Do you have a bag it fits in, and then may be able to be the second piece of hand luggage


----------



## vickster (10 Nov 2016)

But make sure it is no bigger than the specified size. I got fined £60 coming back from Amsterdam for having a cabin suitcase which due to its wheels was about an inch too big for the gauge!! I'd had no issues flying from Gatwick 24 hours previously and the flipping plane was half empty

They can be jobsworth b'strds

Be v sure on the rules. Call them or at least email


----------



## Brand X (10 Nov 2016)

vickster said:


> But make sure it is no bigger than the specified size. I got fined £60 coming back from Amsterdam for having a cabin suitcase which due to its wheels was about an inch too big for the gauge!! I'd had no issues flying from Gatwick 24 hours previously and the flipping plane was half empty
> 
> They can be jobsworth b'strds
> 
> Be v sure on the rules. Call them or at least email


Good point. I shall check their size limit. Thanks Vickster and Steve.


----------



## vickster (10 Nov 2016)

Brand X said:


> Good point. I shall check their size limit. Thanks Vickster and Steve.


It's really not very big, and don't forget to include wheels and handle!


----------



## classic33 (10 Nov 2016)

Can you gain anything by letting the tyres down, and taping/zip tying them flat, where they'd meet the sides of the case?


----------



## Blue Hills (10 Nov 2016)

Cannot help but think that they will class it as a bike full stop.

I have flown several times with 2 different folding bikes on easyjet but can't help with your specific enquiry am afraid as i always declared them as bikes. Bu


----------



## jefmcg (10 Nov 2016)

I've heard of people telling airlline staff their bags contains bicycle parts. No idea how this would roll with Easyjet.

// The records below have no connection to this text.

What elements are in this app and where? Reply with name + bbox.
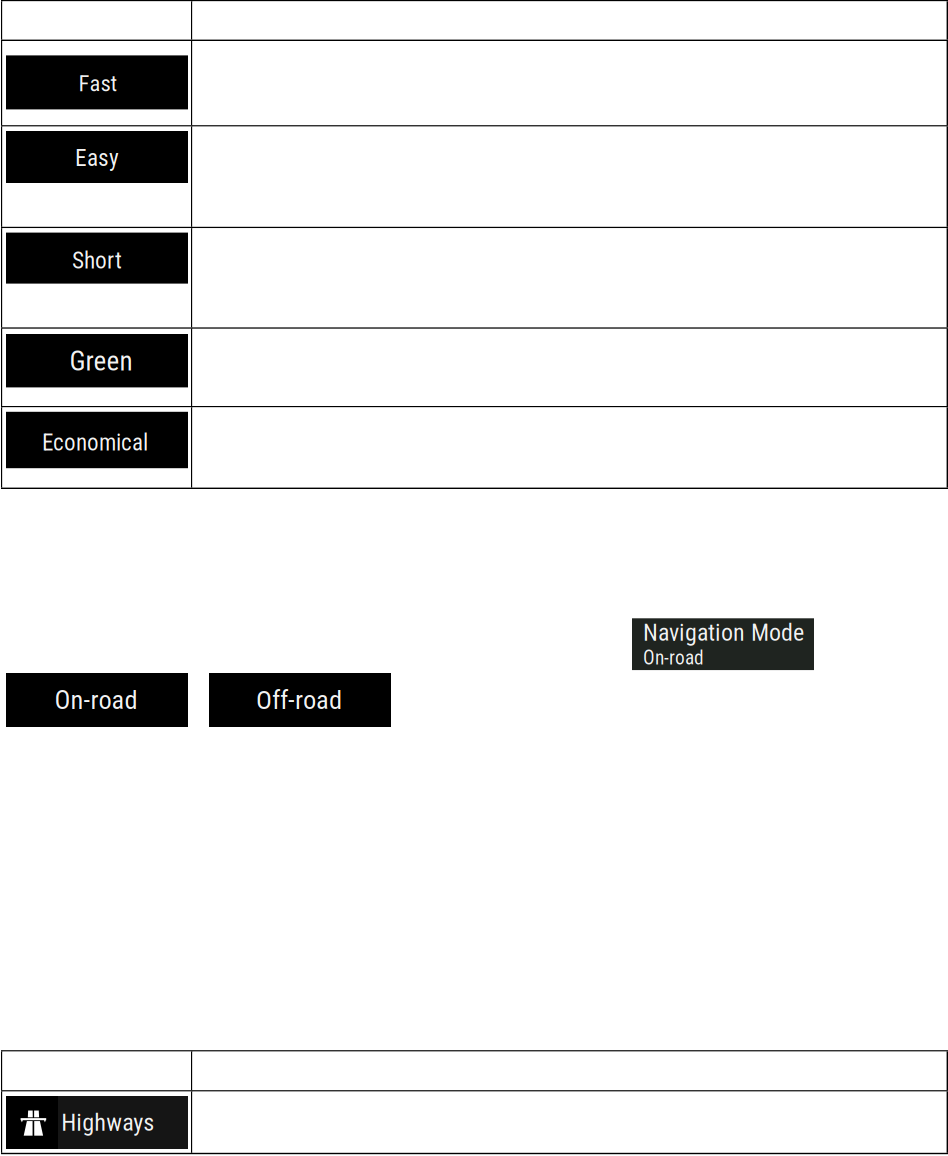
button[interactable]: On-road	[6, 673, 188, 727]
button[interactable]: Off-road	[209, 673, 391, 727]
button[interactable]: Green	[6, 334, 188, 387]
button[interactable]: Fast	[6, 55, 188, 109]
button[interactable]: Short	[6, 233, 188, 284]
staticText: On-road	[54, 684, 138, 715]
staticText: Navigation Mode	[643, 618, 804, 647]
button[interactable]: Highways	[6, 1096, 188, 1149]
button[interactable]: Easy	[6, 131, 188, 183]
staticText: Economical	[42, 429, 148, 456]
button[interactable]: Economical	[6, 412, 188, 468]
staticText: Fast	[78, 70, 118, 97]
staticText: Easy	[75, 144, 119, 172]
staticText: On-road	[643, 647, 704, 669]
staticText: Green	[70, 345, 132, 377]
staticText: Short	[72, 247, 122, 274]
staticText: Off-road	[256, 684, 342, 716]
staticText: Highways	[61, 1108, 154, 1137]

Suspect that you will end up paying for a bicycle

http://www.icebike.org/easyjet/#Europe_with_Folders

https://www.facebook.com/easyJet/posts/10153157786893898


----------



## Brandane (10 Nov 2016)

ItsSteveLovell said:


> Do you have a bag it fits in, and then may be able to be the second piece of hand luggage


I can't see any airline or airport security allowing a folder as hand luggage, given the number of parts that have potential to be used as weapons (the chain for starters, and cranks).
I once had a set of allen keys refused by security at Birmingham, and they are quite innocuous in comparison.


----------



## steveindenmark (10 Nov 2016)

vickster said:


> But make sure it is no bigger than the specified size. I got fined £60 coming back from Amsterdam for having a cabin suitcase which due to its wheels was about an inch too big for the gauge!! I'd had no issues flying from Gatwick 24 hours previously and the flipping plane was half empty
> 
> They can be jobsworth b'strds
> 
> Be v sure on the rules. Call them or at least email




The amount of times I hear this type of thing. Often when I am stood behind someone trying to get on a plane. Your last line was spot on. Be sure of the rules. Not your rules, their rules. If you follow their rules you will not go wrong.

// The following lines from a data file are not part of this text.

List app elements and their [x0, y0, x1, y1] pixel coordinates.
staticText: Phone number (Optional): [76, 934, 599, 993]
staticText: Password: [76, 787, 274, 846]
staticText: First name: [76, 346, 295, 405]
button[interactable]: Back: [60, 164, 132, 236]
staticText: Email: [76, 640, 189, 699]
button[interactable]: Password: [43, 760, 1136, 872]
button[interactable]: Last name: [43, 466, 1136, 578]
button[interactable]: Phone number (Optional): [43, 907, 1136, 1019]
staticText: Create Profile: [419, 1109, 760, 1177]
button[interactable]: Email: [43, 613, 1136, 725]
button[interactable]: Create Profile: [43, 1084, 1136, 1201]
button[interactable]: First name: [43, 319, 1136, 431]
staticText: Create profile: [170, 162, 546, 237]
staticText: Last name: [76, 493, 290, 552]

Like rules about baggage being an inch too long. They are not jobsworth BXstards. They are following their rules. Which they display on their website for us all to follow. If you don't follow the rules and you get caught, it is not their fault, its yours.

With regards to the OPs bike. I would take it that is a bike and pay the full mount. At least that way you cannot go wrong.


----------



## vickster (10 Nov 2016)

I'm sure @Fab Foodie has taken a Brompton as hand luggage?

There's a telephone number for easyJet here, closed until the morning

https://www.easyjet.com/en/help/contact-us/telephone


----------



## Blue Hills (10 Nov 2016)

Brandane said:


> I can't see any airline or airport security allowing a folder as hand luggage, given the number of parts that have potential to be used as weapons (the chain for starters, and cranks).
> I once had a set of allen keys refused by security at Birmingham, and they are quite innocuous in comparison.


The subject of what security will allow and refuse in hand luggage is an interesting, and potentially amusing subject/possible thread in itself - often makes little sense once you get away from knives and very obvious weapons - i fear my sooty magic wand would be impounded.


----------



## vickster (10 Nov 2016)

steveindenmark said:


> The amount of times I hear this type of thing. Often when I am stood behind someone trying to get on a plane. Your last line was spot on. Be sure of the rules. Not your rules, their rules. If you follow their rules you will not go wrong.
> 
> Like rules about baggage being an inch too long. They are not jobsworth BXstards. They are following their rules. Which they display on their website for us all to follow. If you don't follow the rules and you get caught, it is not their fault, its yours.
> 
> With regards to the OPs bike. I would take it that is a bike and pay the full mount. At least that way you cannot go wrong.


Ok explain to me why I had travelled many times on EasyJet previously with that very same suitcase out of a number of different airports and had never had a problem before, the case fits without any issue whatsoever in an overhead locker, taking no more space . What's the problem? The plane was half empty, thus so were the OH lockers.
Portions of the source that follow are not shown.